Exemption 7(E) protects from disclosure "records or information compiled for law enforcement purposes" that "would disclose techniques and procedures for law enforcement investigations or prosecutions, or would disclose guidelines for law enforcement investigations or prosecutions if such disclosure could reasonably be expected to risk circumvention of the law." 5 U.S.C. § 552(b)(7). The IRS has withheld or redacted 15 groups of responsive records under Exemption 7(E). Spatz Decl. ¶ 24. Crestek challenges the withholding of six partially-completed copies of IRS Internal Form 11369. Opp. to Mot. Summary J. 9-10.
Crestek's Sur-Reply requests that I postpone a decision on the IRS's Motion for Summary Judgment until Crestek conducts discovery. Sur-Reply to Mot. Summary J. 2, 4, 6.
Crestek is not entitled to discovery for at least additional three reasons. First, Crestek has not supported its request for discovery with an affidavit or declaration. See Hicks v. Gotbaum, 828 F.Supp.2d 152, 159 (D.D.C. 2011) (denying discovery when party opposing summary judgment filed no affidavit or declaration). Second, Crestek has not specified what facts they intend to discover. See Carpenter, 174 F.3d at 237. Instead, it has merely pointed to the topics it wishes to investigate — why the IRS withheld whistleblower-related documents and why the IRS declarations reference a voicemail not mentioned elsewhere in the record. Sur-Reply to Mot. Summary J. 2, 4. Third, Crestek has not shown how discovery would create an issue of material fact.
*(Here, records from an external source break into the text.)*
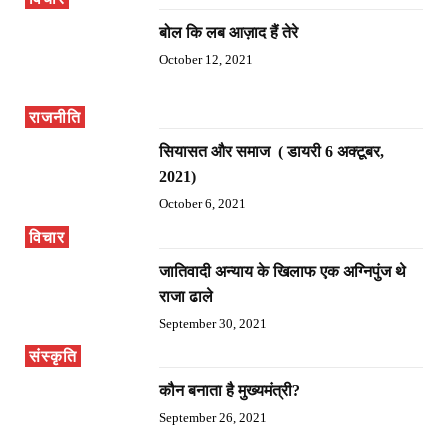
बोल कि लब आज़ाद हैं तेरे
October 12, 2021
राजनीति
सियासत और समाज ( डायरी 6 अक्टूबर,
2021)
October 6, 2021
विचार
जातिवादी अन्याय के खिलाफ एक अग्निपुंज थे
राजा ढाले
September 30, 2021
संस्कृति
कौन बनाता है मुख्यमंत्री?
September 26, 2021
See Carpenter, 174 F.3d at 237. I have already determined that the IRS properly withheld whistleblower-related documents and that it has explained this withholding as fully as possible on the public record. And I have explained that there is no reason other parts of the record must reference the voicemail, which, in any event, is not material to my evaluation of the search or of the redactions and withholdings. For all these reasons, Crestek is not entitled to discovery.
For the reasons explained above, the IRS is entitled to summary judgment. A separate order will issue.